On July 26, Yellow’s board met and decided that there was no viable path forward and the company would liquidate. See id. That same day, Yellow’s advisors began working to prepare for a bankruptcy filing. See id. Yellow planned to shut down and lay off union employees on Sunday, July 30, because that was the day the fewest employees would be on Yellow’s properties. See id. Yellow implemented a plan that distinguished critical shipments from other shipments, so that it delivered critical shipments through July 29; and coordinated and planned to move other shipments as far as possible between July 26 and July 29. Yellow understood that once shipments moved as far as possible on July 29, the shipments would stop, because Yellow wanted to have everyone out of its terminals by noon on July 30, 2023. See id. The record reflects that from July 26 to July 30, Yellow’s human resources and legal teams worked around the clock planning for the shutdown. On July 30, at 12:00 p.m. Eastern, Yellow ordered the 22,000 union employees laid off. That same afternoon, WARN notices were transmitted to every affected local union; individualized notices were mailed to every affected union employee the next morning. The WARN notices stated, in relevant part:
The Company was not able to provide earlier notice of the Shut Down as it qualifies under the “unforeseeable business circumstances,” “faltering company,” and “liquidating fiduciary” exceptions set forth in the WARN Act. The Company expects all layoffs and location closures relating to the Shut Down to be permanent. The Company had hoped to complete one or more transactions and secure funds and business to prevent the closing of these locations but was unable to do so. These circumstances were not reasonably foreseeable at the time notice would have otherwise been required and notice is further excused because the business is being liquidated.

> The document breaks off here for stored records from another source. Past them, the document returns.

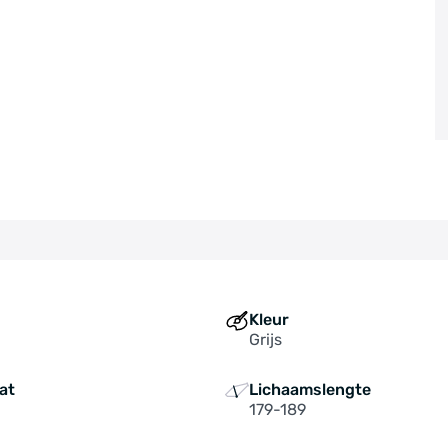
Kleur
Grijs
at
Lichaamslengte
179-189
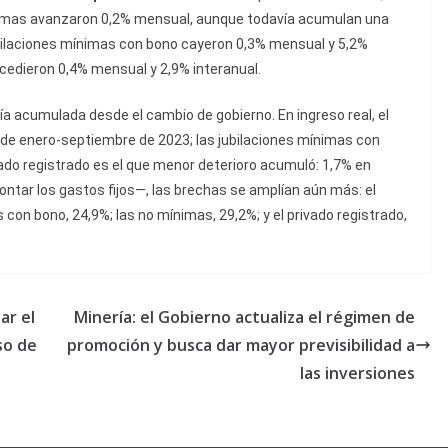
ínimas avanzaron 0,2% mensual, aunque todavía acumulan una
jubilaciones mínimas con bono cayeron 0,3% mensual y 5,2%
ocedieron 0,4% mensual y 2,9% interanual.
a acumulada desde el cambio de gobierno. En ingreso real, el
o de enero-septiembre de 2023; las jubilaciones mínimas con
ivado registrado es el que menor deterioro acumuló: 1,7% en
ontar los gastos fijos—, las brechas se amplían aún más: el
 con bono, 24,9%; las no mínimas, 29,2%; y el privado registrado,
ar el
Minería: el Gobierno actualiza el régimen de
so de
promoción y busca dar mayor previsibilidad a
las inversiones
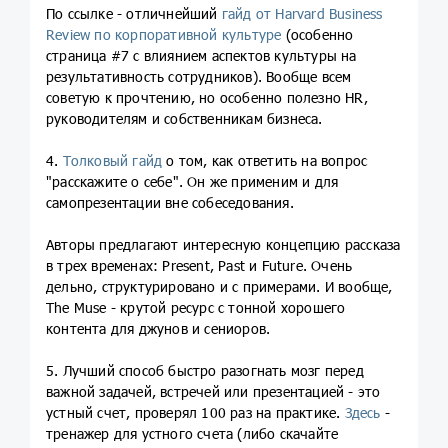
По ссылке - отличнейший
гайд от Harvard Business
Review по корпоративной культуре
(особенно
страница #7 с влиянием аспектов культуры на
результативность сотрудников). Вообще всем
советую к прочтению, но особенно полезно HR,
руководителям и собственникам бизнеса.
4.
Толковый гайд
о том, как ответить на вопрос
"расскажите о себе". Он же применим и для
самопрезентации вне собеседования.
Авторы предлагают интересную концепцию рассказа
в трех временах: Present, Past и Future. Очень
дельно, структурировано и с примерами. И вообще,
The Muse - крутой ресурс с тонной хорошего
контента для джунов и сениоров.
5. Лучший способ быстро разогнать мозг перед
важной задачей, встречей или презентацией - это
устный счет, проверял 100 раз на практике.
Здесь
-
тренажер для устного счета (либо скачайте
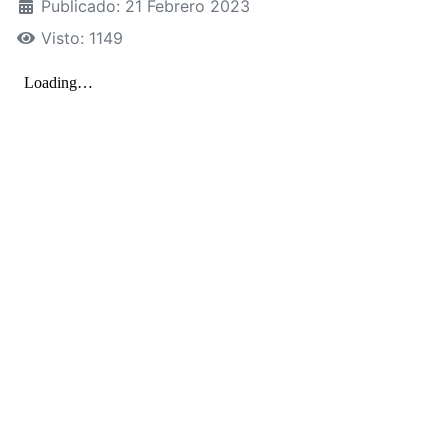
Publicado: 21 Febrero 2023
Visto: 1149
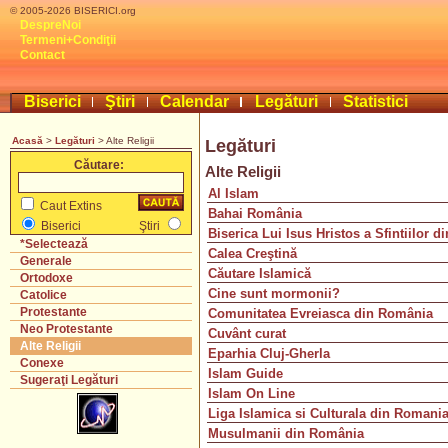
© 2005-2026 BISERICI.org
DespreNoi
Termeni+Condiţii
Contact
Biserici
Ştiri
Calendar
Legături
Statistici
Acasă
>
Legături
> Alte Religii
Legături
Căutare:
Alte Religii
Al Islam
Caut Extins
Bahai România
Biserici
Ştiri
Biserica Lui Isus Hristos a Sfintiilor d
*Selectează
Calea Creştină
Generale
Căutare Islamică
Ortodoxe
Cine sunt mormonii?
Catolice
Protestante
Comunitatea Evreiasca din România
Neo Protestante
Cuvânt curat
Alte Religii
Eparhia Cluj-Gherla
Conexe
Islam Guide
Sugeraţi Legături
Islam On Line
Liga Islamica si Culturala din Romani
Musulmanii din România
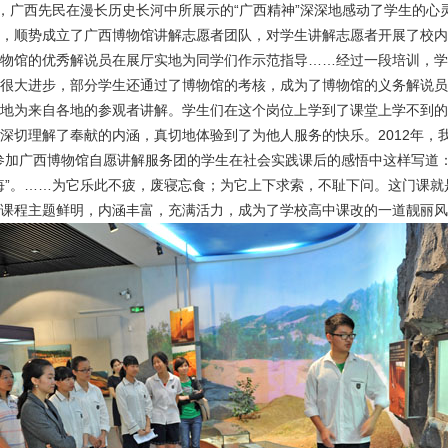
广西先民在漫长历史长河中所展示的“广西精神”深深地感动了学生的心
，顺势成立了广西博物馆讲解志愿者团队，对学生讲解志愿者开展了校内
物馆的优秀解说员在展厅实地为同学们作示范指导……经过一段培训，学
很大进步，部分学生还通过了博物馆的考核，成为了博物馆的义务解说员
地为来自各地的参观者讲解。学生们在这个岗位上学到了课堂上学不到的
深切理解了奉献的内涵，真切地体验到了为他人服务的快乐。2012年，我
参加广西博物馆自愿讲解服务团的学生在社会实践课后的感悟中这样写道
悔”。……为它乐此不疲，废寝忘食；为它上下求索，不耻下问。这门课就
课程主题鲜明，内涵丰富，充满活力，成为了学校高中课改的一道靓丽风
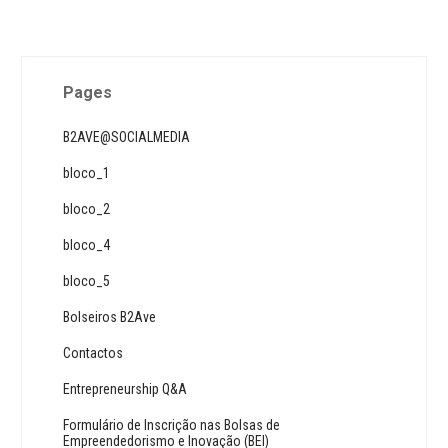
Pages
B2AVE@SOCIALMEDIA
bloco_1
bloco_2
bloco_4
bloco_5
Bolseiros B2Ave
Contactos
Entrepreneurship Q&A
Formulário de Inscrição nas Bolsas de
Empreendedorismo e Inovação (BEI)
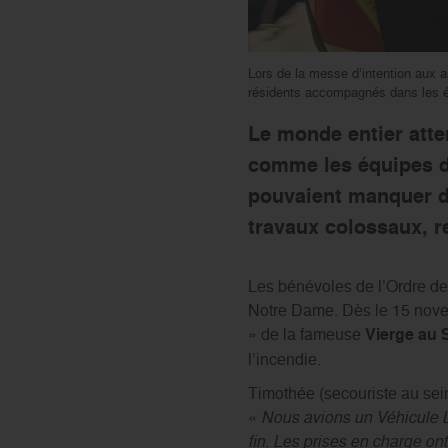
Lors de la messe d’intention aux a
résidents accompagnés dans les ét
Le monde entier atte
comme les équipes de
pouvaient manquer de
travaux colossaux, r
Les bénévoles de l’Ordre de 
Notre Dame. Dès le 15 novem
» de la fameuse
Vierge au 
l’incendie.
Timothée (secouriste au sein 
«
Nous avions un Véhicule L
fin. Les prises en charge on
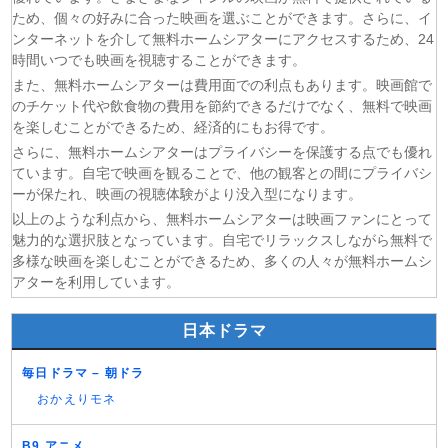
ため、個々の好みに合った映画を選ぶことができます。さらに、イ
(07/08)
転生したらスライムだった件 第4期 第17話
ンターネットを介して無料ホームシアターにアクセスするため、24
(07/08)
金曜ロードショー 動画 2026年8月7日
時間いつでも映画を視聴することができます。
(07/08)
Tシャツが乾くまで 第5話
また、無料ホームシアターは費用面での利点もあります。映画館で
のチケット代や飲食物の費用を節約できるだけでなく、無料で映画
を楽しむことができるため、経済的にもお得です。
さらに、無料ホームシアターはプライバシーを保護する点でも優れ
ています。自宅で映画を観ることで、他の観客との間にプライバシ
ーが保たれ、映画の視聴体験がより没入型になります。
以上のような利点から、無料ホームシアターは映画ファンにとって
魅力的な選択肢となっています。自宅でリラックスしながら無料で
多様な映画を楽しむことができるため、多くの人々が無料ホームシ
アターを利用しています。
日本ドラマ
毎日ドラマ – 朝ドラ
おかえりモネ
B9 アニメ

(SA0224) (emphasis added). B. Procedural Background 1. The Summary Judgment Opinion
On August 6, 2023, Yellow commenced the chapter 11 proceedings. The Unions filed proofs of claim and adversary complaints alleging that Yellow violated the WARN Act and certain state analogues by not issuing WARN Act notices to employees 60 days before the July 30 layoffs. (A0597.) Following discovery, the parties filed cross motions for summary judgment asking the Bankruptcy Court to adjudicate the sufficiency of various defenses that Debtors asserted against Yellow’s liability under the WARN Act. On December 19, 2024, the Bankruptcy Court issued its decisions on the parties’ cross-motions for Summary Judgment. The Bankruptcy Court held that Yellow substantively satisfied the “faltering company” and “unforeseeable business circumstances” exceptions to the WARN Act. See In re Yellow Corp., 2024 WL 5181660, at *9–13; 29 U.S.C. § 2102(b)(1),(2)(A). But the Bankruptcy Court held that Yellow could not avail itself of those exceptions because its WARN notices to union employees “did not contain enough facts adequately to justify the reduced notice”; thus, it granted summary judgment to the Unions with respect to both exceptions. In re Yellow Corp., 2024 WL 5181660, at *14–18; 29 U.S.C. § 2102(b)(3).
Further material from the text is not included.